EXERCISE DIRECTIONS: Copy out only the span from the line with "Les procédés authentiques des" to the end of the data, both ends kept, word for word.

GIVEN RECORDS:
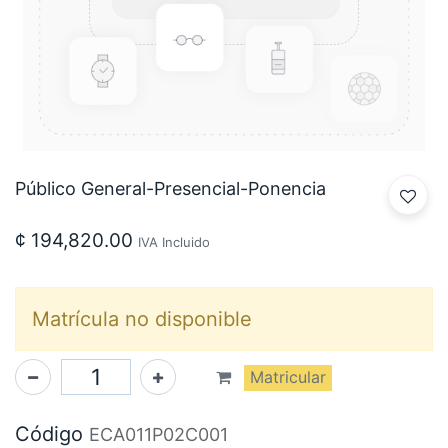
Público General-Presencial-Ponencia
¢
194,820.00
IVA Incluido
Matrícula no disponible
Matricular
Código
ECA011P02C001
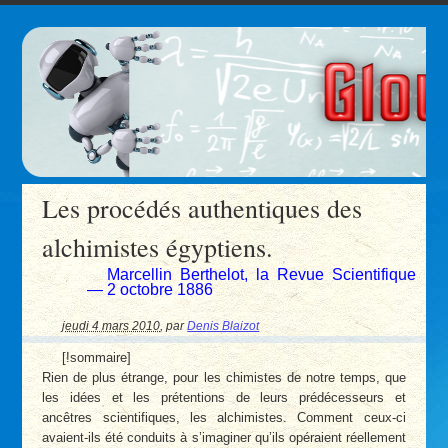
Les procédés authentiques des
alchimistes égyptiens.
Marcellin Berthelot, la Revue Scientifique
— 2 octobre 1886
jeudi 4 mars 2010
,
par
Denis Blaizot
[!sommaire]
Rien de plus étrange, pour les chimistes de notre temps, que
les idées et les prétentions de leurs prédécesseurs et
ancêtres scientifiques, les alchimistes. Comment ceux-ci
avaient-ils été conduits à s’imaginer qu’ils opéraient réellement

TASK RESULT:
Les procédés authentiques des
alchimistes égyptiens.
Marcellin Berthelot, la Revue Scientifique
— 2 octobre 1886
jeudi 4 mars 2010
,
par
Denis Blaizot
[!sommaire]
Rien de plus étrange, pour les chimistes de notre temps, que
les idées et les prétentions de leurs prédécesseurs et
ancêtres scientifiques, les alchimistes. Comment ceux-ci
avaient-ils été conduits à s’imaginer qu’ils opéraient réellement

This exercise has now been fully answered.